§ **ABOUT THIS EXERCISE**: The response must be made up of the lines in the entries below that contain "Jobs".

Extracted page text data
****

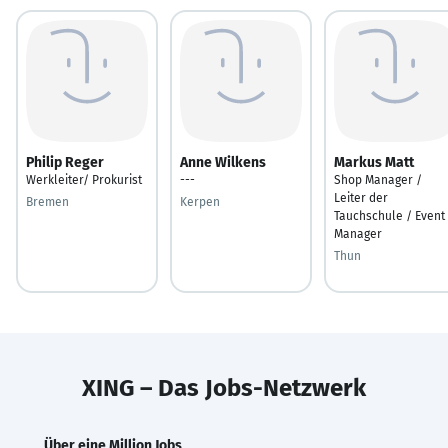
Philip Reger
Anne Wilkens
Markus Matt
Werkleiter/ Prokurist
---
Shop Manager /
Leiter der
Bremen
Kerpen
Tauchschule / Event 
Manager
Thun
XING – Das Jobs-Netzwerk
Über eine Million Jobs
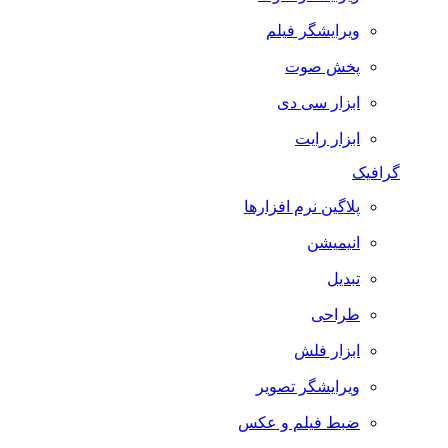
ویرایشگر فیلم
پخش صوت
ابزار سی دی
ابزار رایت
گرافیک
پلاگین نرم افزارها
انیمیشن
تبدیل
طراحی
ابزار فلش
ویرایشگر تصویر
ضبط فيلم و عكس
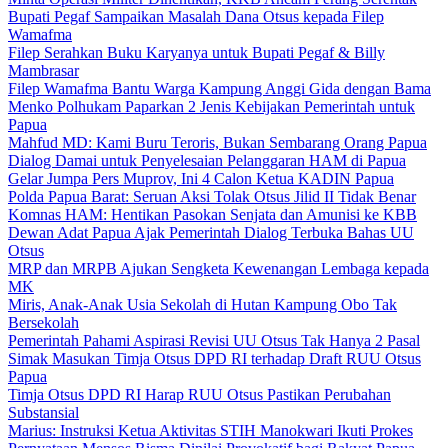
Bupati Pegaf Sampaikan Masalah Dana Otsus kepada Filep
Wamafma
Filep Serahkan Buku Karyanya untuk Bupati Pegaf & Billy
Mambrasar
Filep Wamafma Bantu Warga Kampung Anggi Gida dengan Bama
Menko Polhukam Paparkan 2 Jenis Kebijakan Pemerintah untuk
Papua
Mahfud MD: Kami Buru Teroris, Bukan Sembarang Orang Papua
Dialog Damai untuk Penyelesaian Pelanggaran HAM di Papua
Gelar Jumpa Pers Muprov, Ini 4 Calon Ketua KADIN Papua
Polda Papua Barat: Seruan Aksi Tolak Otsus Jilid II Tidak Benar
Komnas HAM: Hentikan Pasokan Senjata dan Amunisi ke KBB
Dewan Adat Papua Ajak Pemerintah Dialog Terbuka Bahas UU
Otsus
MRP dan MRPB Ajukan Sengketa Kewenangan Lembaga kepada
MK
Miris, Anak-Anak Usia Sekolah di Hutan Kampung Obo Tak
Bersekolah
Pemerintah Pahami Aspirasi Revisi UU Otsus Tak Hanya 2 Pasal
Simak Masukan Timja Otsus DPD RI terhadap Draft RUU Otsus
Papua
Timja Otsus DPD RI Harap RUU Otsus Pastikan Perubahan
Substansial
Marius: Instruksi Ketua Aktivitas STIH Manokwari Ikuti Prokes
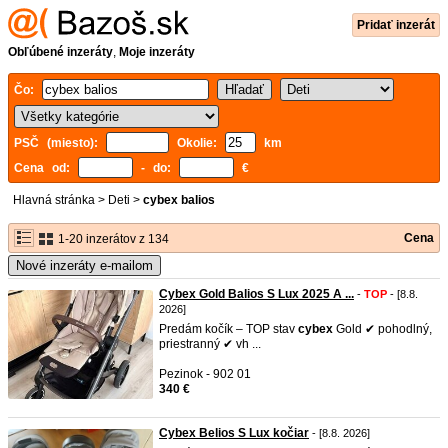
Pridať inzerát
Obľúbené inzeráty
,
Moje inzeráty
Čo:
PSČ (miesto):
Okolie:
km
Cena od:
- do:
€
Hlavná stránka
>
Deti
>
cybex balios
Cena
1-20 inzerátov z 134
Nové inzeráty e-mailom
Cybex Gold Balios S Lux 2025 A ...
-
TOP
- [8.8.
2026]
Predám kočík – TOP stav
cybex
Gold ✔ pohodlný,
priestranný ✔ vh ...
Pezinok - 902 01
340 €
Cybex Belios S Lux kočiar
- [8.8. 2026]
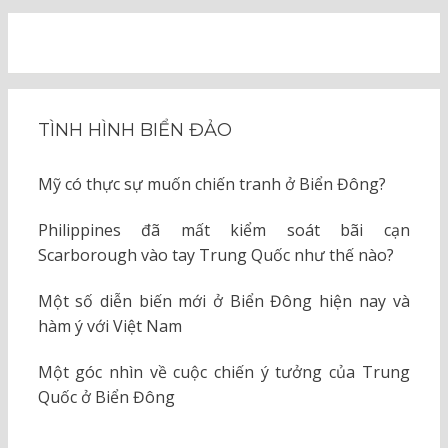
TÌNH HÌNH BIỂN ĐẢO
Mỹ có thực sự muốn chiến tranh ở Biển Đông?
Philippines đã mất kiểm soát bãi cạn
Scarborough vào tay Trung Quốc như thế nào?
Một số diễn biến mới ở Biển Đông hiện nay và
hàm ý với Việt Nam
Một góc nhìn về cuộc chiến ý tưởng của Trung
Quốc ở Biển Đông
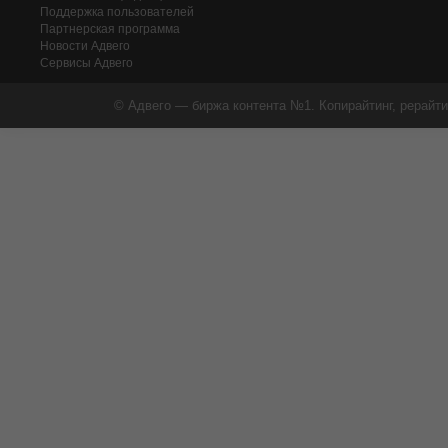
Поддержка пользователей
Партнерская программа
Новости Адвего
Сервисы Адвего
© Адвего — биржа контента №1. Копирайтинг, рерайти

****

§ **ANSWER BELOW**:
XING – Das Jobs-Netzwerk
Über eine Million Jobs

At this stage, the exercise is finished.